My back has gone out 7 or 8 times in the last 5 – 6 weeks. I feel it all the time. A smile on my face or getting out of the house for one afternoon or evening does not mean I am feeling better. The ability to get down the stairs a little easier does not mean I am feeling better. It means I am making it work, and nothing more. I am in pain every moment I am awake. It is the first thing that occurs to me in the morning, and the last thing I worry about while I arrange my body to fall asleep comfortably as possible. I wake up all night, every time I turn over, because of the simple fact that it hurts. If I wind up on my back during sleep, I might not be able to get up in the morning.

In fact, I’ve taken a small break from finishing this particular post and in that short interim my back has gone out twice. The last time was after waiting in line to vote in the election. 10 hours of misery as the results rolled in. I still haven’t quite found the right words to turn my pain into literature. To be absolutely frank, it’s the scariest thing I think I’ve ever gone through. I don’t know what’s happening, and when in the throes I have some of the ugliest, most frightening thoughts I’ve ever experienced. It often feels like it would be easier to give it all up than go through another moment of torment. I’m not trying to be dramatic or ask for help at this moment, just honest as fuck with you.

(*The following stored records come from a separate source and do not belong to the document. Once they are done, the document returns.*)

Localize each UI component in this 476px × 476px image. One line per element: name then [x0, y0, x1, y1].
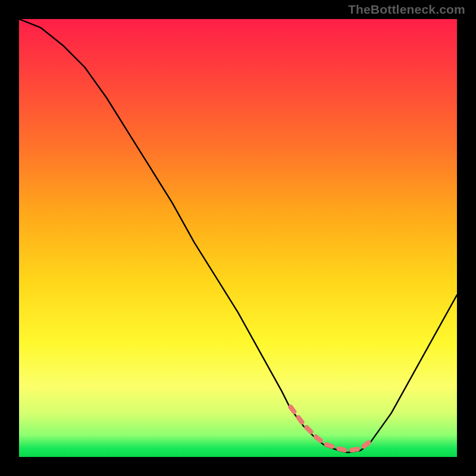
valley-marker [290, 407, 369, 451]
bottleneck-curve [19, 19, 457, 457]
watermark-text: TheBottleneck.com [348, 2, 465, 17]
plot-area [19, 19, 457, 457]
curve-path [19, 19, 457, 453]
chart-frame: TheBottleneck.com [0, 0, 476, 476]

I made an appointment, I finally have my insurance. I have an appointment on the 23rd of this month and I’m nervous as hell and very excited all at the same time. Excited might not be the right word. Maybe anxious, to get started. I have to keep reminding myself that this first step probably won’t tell me anything at all, but it will hopefully get things rolling. A referral for an X-ray would be most excellent. Renewing my prescriptions through my insurance would be incredible, paying out of pocket is not an option.